Monday, July 14, 2014

"If", Brand New, Pure at Heart (& crying at a concert)


 If you can bear to hear the truth you've spoken   
Twisted by knaves to make a trap for fools,
Or watch the things you gave your life to, broken,
    And stoop and build ’em up with worn-out tools:
______

My dear friend David, has spent a decade introducing me to good music. He's responsible for my love of many bands and artists, Brand New being at the top of that list. A few years ago, he bought me The Devil and God Raging Inside of Me. The minute I popped it into my sad little CD player in my old car, I was in love. 

Sowing Seeds leads off this album and is my favorite of all Brand New songs. For years, I thought it was really strange that I so thoroughly resonated with this song. There are certainly many others that could have been obvious choices. This is, after all, an album that sings and screams about the fallen Christian and the battle between good and evil and the loss and breaking of all the "yokes" church and Christianity places on people. (at least that's what I make of it but more creative and knowing minds may hear things differently.) 

Last Thursday, I went to see Brand New at Stage AE here in Pittsburgh. Mid-way through, they played Sowing Seeds. And as the lyrics, taken from a poem by Rudyard Kipling, melodically washed over me, I finally did it. I bore to hear the truth that I've spoken. I watched the things I've given my life to, break. 

And even more, I realized something frightening. Something freeing. 

I not only surrendered to the necessity of that breaking, I decided that for some things, for some people, I may not stoop and build anymore. Not with worn-out tools. Not with false pretenses. Not with fake smiles and empty promises.  I'm too tired to pretend to care about what everyone else wants me to give myself to and to sow seeds I'd rather not see come to fruition in the first place.  I spent years working at a church for Christ's sake - this girl knows how to smile, fake it and tolerate the suckling from the power-tit by those I was supposed to respect. 

A person can fake for so long, they stop realizing what is false and what is true - like being knocked over by a wave and becoming disoriented between what is up and what is down. I think that's been me in a lot of ways. And coming out of disorientation is tricky and blinding and amazing and beathless.

It's a really odd thing, to have been known as a truth-teller, but realizing all along - it wasn't all true. Since I was a tiny child, I really couldn't lie. And for most of my life, I barely even tried to. Later I became someone unafraid to confront and speak words that cut between honesty and deception. But standing at that show last Thursday, I realized that the truth that matters the most, is the very truth I've chosen to ignore. And since I'm still a recovering evangelical, I'll throw this out there too. The heart really can be, more deceitful than all else and beyond cure. (Jeremiah 17:9) 
_____

I have a pretty amazing therapist who confronts my black and white mind every time we meet, as well as my self-depricting humor and my boundary-lessness. When we first started talking about boundaries, I'm not to going to lie (ha!). I literally could not comprehend what the hell she was talking about, mostly because her questions always began with: 

Her: "....Yes. That makes sense. But what do YOU want?"

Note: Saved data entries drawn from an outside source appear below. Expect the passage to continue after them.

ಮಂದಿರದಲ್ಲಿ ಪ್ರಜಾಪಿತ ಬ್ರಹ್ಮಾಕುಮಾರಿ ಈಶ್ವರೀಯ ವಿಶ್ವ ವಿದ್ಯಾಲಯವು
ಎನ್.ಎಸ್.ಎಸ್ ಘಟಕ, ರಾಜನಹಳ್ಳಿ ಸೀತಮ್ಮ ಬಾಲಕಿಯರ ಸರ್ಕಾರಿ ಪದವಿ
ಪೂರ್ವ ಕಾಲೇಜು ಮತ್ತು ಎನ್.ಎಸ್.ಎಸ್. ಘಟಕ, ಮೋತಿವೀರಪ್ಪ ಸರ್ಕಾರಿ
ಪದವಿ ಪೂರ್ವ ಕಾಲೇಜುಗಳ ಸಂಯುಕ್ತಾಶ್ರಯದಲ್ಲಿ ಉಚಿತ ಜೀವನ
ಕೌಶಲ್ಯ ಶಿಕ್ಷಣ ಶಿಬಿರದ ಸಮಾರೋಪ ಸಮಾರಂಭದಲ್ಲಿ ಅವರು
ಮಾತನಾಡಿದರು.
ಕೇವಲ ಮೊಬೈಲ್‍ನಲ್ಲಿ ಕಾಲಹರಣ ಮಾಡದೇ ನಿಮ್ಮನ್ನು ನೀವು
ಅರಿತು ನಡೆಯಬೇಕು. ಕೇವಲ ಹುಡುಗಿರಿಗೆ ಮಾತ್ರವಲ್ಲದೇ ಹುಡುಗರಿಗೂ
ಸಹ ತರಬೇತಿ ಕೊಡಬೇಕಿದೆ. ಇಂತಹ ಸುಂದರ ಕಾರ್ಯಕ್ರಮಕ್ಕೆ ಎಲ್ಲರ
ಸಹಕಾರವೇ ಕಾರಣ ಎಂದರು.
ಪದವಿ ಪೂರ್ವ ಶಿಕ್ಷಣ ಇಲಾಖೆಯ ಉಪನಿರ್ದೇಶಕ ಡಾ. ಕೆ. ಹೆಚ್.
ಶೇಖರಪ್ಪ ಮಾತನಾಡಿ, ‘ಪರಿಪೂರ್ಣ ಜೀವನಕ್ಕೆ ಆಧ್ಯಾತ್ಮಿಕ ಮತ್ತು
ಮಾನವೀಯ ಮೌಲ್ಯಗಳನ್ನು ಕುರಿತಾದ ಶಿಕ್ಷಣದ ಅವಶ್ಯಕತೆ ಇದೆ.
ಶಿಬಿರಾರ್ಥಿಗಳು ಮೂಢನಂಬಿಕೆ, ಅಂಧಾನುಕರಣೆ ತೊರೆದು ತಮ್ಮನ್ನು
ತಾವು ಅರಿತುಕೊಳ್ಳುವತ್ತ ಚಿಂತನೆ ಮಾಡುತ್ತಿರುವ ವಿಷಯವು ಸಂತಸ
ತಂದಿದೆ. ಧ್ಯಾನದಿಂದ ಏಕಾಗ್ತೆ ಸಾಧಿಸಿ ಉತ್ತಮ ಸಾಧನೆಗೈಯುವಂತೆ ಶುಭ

Me: "UMMMM???!!!!?!??!.... (long pause) Oh, that's not rhetorical? Shit, well. UMM." (insert blank stares and hard blinking while my 8 differing and conflicting personalities via for the "right" answer.) 

I AM learning to listen though, slowly. Because as my therapist explains (over and over), boundaries are mostly created by hearing your own self. And I'm finally listening and trying not to apologize for my truth. The truth that was there all along. The truth that isn't black and white. The truth that gives me the freedom to cry at a concert and see the light and promise to listen and to hear ME - to just, cultivate this garden with salvageable tools and brand new ones I'll acquire along the way. I want to sow desirable seeds that I'll water with joy and not dread and I want to watch those seeds blossom into something, simple maybe, but honest. 

Because I think that, that is what it means to be pure of heart.